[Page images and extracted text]
-.-.-
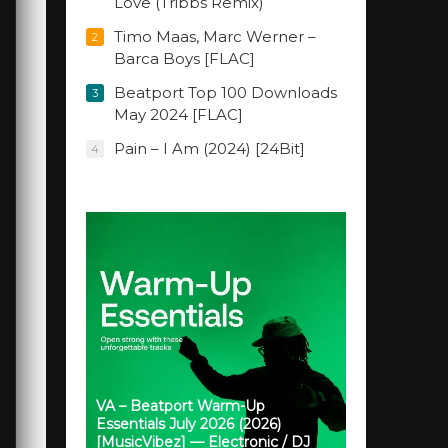
Love (Tribbs Remix)
Timo Maas, Marc Werner –
2
Barca Boys [FLAC]
Beatport Top 100 Downloads
3
May 2024 [FLAC]
Pain – I Am (2024) [24Bit]
4
VA – Beatport Warm-Up
Essentials July 2026 (2026)
[MusicVibez] — Electronic / DJ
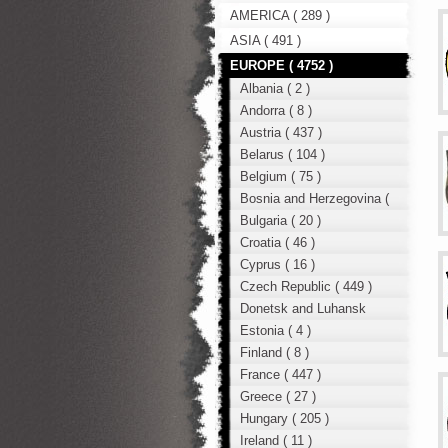
AMERICA ( 289 )
ASIA ( 491 )
EUROPE ( 4752 )
Albania ( 2 )
Andorra ( 8 )
Austria ( 437 )
Belarus ( 104 )
Belgium ( 75 )
Bosnia and Herzegovina (
12 )
Bulgaria ( 20 )
Croatia ( 46 )
Cyprus ( 16 )
Czech Republic ( 449 )
Donetsk and Luhansk
region ( 49 )
Estonia ( 4 )
Finland ( 8 )
France ( 447 )
Greece ( 27 )
Hungary ( 205 )
Ireland ( 11 )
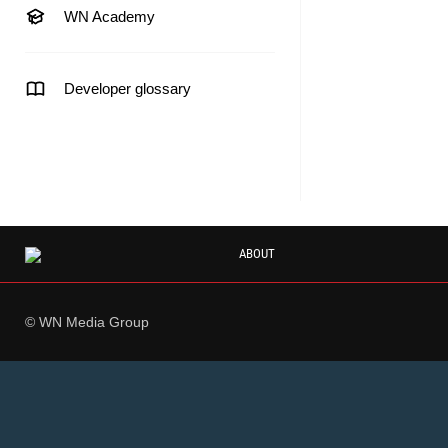
WN Academy
Developer glossary
ABOUT
© WN Media Group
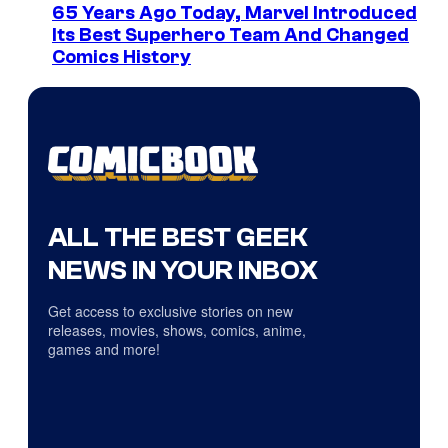
65 Years Ago Today, Marvel Introduced
Its Best Superhero Team And Changed
Comics History
ALL THE BEST GEEK
NEWS IN YOUR INBOX
Get access to exclusive stories on new
releases, movies, shows, comics, anime,
games and more!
-.-.-
◆ Problem to solve: Retype the data in full. Images do not go in the copy.

◆ Exercise output:
Love (Tribbs Remix)
Timo Maas, Marc Werner –
2
Barca Boys [FLAC]
Beatport Top 100 Downloads
3
May 2024 [FLAC]
Pain – I Am (2024) [24Bit]
4
VA – Beatport Warm-Up
Essentials July 2026 (2026)
[MusicVibez] — Electronic / DJ
AMERICA ( 289 )
ASIA ( 491 )
EUROPE ( 4752 )
Albania ( 2 )
Andorra ( 8 )
Austria ( 437 )
Belarus ( 104 )
Belgium ( 75 )
Bosnia and Herzegovina (
12 )
Bulgaria ( 20 )
Croatia ( 46 )
Cyprus ( 16 )
Czech Republic ( 449 )
Donetsk and Luhansk
region ( 49 )
Estonia ( 4 )
Finland ( 8 )
France ( 447 )
Greece ( 27 )
Hungary ( 205 )
Ireland ( 11 )
WN Academy
Developer glossary
ABOUT
© WN Media Group
65 Years Ago Today, Marvel Introduced
Its Best Superhero Team And Changed
Comics History
ALL THE BEST GEEK
NEWS IN YOUR INBOX
Get access to exclusive stories on new
releases, movies, shows, comics, anime,
games and more!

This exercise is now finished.